What is this process of transformation like, in real time? During my particularly Still/Wild summer, I spent time, every day, in the little chapel at Montgomery Bell State Park in TN (near my home at the time). When I first went into the Wilderness, as I have described it, I was too sick and tired to sit up for long periods of time, and often slept in the pews. For whatever reason, I stubbornly went back, day after day, and sank into the silence. My prayer at the time was an inarticulate cry of the heart. The important thing, I think, is that I kept showing up. As time went on, deep seated and heavily encrypted issues began to emerge. Sometimes I understood precisely what was emerging, and sometimes I only had a general sense. Sometimes I felt immediate relief, other times I had to sit with profound discomfort for some period of time before it moved through. I now understand that this was part of the process of “integration and healing,” as Keating would say. During that summer, I had no idea how transformative the experience would be in the long term; that it would irrevocably change the course of my life for the better. But I knew that each time it happened I felt some relief, and so what was deeply uncomfortable at first became tolerable and, finally, valued beyond measure. This process continues today, so long as I have a regular and rugged Still/Wild practice. (In other words, it has started to happen again as my practice has deepened these past few weeks.)

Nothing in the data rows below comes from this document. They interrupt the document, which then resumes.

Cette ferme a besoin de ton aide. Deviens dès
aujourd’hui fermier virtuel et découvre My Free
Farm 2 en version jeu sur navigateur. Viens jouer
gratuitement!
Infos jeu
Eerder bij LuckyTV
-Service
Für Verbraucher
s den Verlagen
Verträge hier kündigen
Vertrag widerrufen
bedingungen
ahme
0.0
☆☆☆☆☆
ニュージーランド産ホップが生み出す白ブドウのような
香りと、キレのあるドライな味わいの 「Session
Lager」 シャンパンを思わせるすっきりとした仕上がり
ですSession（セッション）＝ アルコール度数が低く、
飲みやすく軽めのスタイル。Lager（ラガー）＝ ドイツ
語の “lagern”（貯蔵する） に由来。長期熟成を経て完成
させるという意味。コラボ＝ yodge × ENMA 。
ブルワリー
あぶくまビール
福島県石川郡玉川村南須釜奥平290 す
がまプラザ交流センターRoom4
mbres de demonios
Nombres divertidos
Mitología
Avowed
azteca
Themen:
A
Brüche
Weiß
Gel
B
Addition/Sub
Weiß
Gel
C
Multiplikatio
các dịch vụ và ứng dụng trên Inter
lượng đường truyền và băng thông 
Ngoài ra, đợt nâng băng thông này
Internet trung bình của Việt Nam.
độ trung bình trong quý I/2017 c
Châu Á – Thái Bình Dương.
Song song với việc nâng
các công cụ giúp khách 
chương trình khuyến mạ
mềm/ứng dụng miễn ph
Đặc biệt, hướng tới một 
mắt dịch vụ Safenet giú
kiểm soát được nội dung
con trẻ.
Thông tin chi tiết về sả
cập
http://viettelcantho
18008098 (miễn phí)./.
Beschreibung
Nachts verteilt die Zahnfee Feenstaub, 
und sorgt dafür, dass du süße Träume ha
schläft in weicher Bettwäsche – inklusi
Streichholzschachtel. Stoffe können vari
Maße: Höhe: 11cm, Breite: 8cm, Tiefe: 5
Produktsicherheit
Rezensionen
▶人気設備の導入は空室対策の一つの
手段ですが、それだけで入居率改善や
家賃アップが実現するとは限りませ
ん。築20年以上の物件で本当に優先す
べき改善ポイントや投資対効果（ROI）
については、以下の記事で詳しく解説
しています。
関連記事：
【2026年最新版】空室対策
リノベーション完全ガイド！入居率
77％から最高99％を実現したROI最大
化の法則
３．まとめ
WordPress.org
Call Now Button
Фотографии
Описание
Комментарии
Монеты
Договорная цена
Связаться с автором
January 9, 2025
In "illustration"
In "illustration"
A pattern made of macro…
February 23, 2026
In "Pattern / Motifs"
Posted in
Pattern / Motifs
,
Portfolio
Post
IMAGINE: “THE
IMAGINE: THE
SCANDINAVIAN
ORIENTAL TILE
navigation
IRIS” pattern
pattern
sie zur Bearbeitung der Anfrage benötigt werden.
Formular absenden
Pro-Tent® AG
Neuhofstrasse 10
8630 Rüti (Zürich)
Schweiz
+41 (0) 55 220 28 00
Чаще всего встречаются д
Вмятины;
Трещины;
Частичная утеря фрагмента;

I would encourage you to read Keating’s words again, and to deeply consider them. I can attest to the astonishing veracity of his claim. The promise of interior purification is one of the most profound gifts the Stillness brings; not because we are dirty and need to be made clean, but because we deserve to be free of the trauma that gets lodged in our minds, emotions and bodies as we move through life.
The process requires commitment and discipline. To sit with the discomfort until it melts away, once and for all, isn’t easy in the beginning. But it is so fiercely worth it.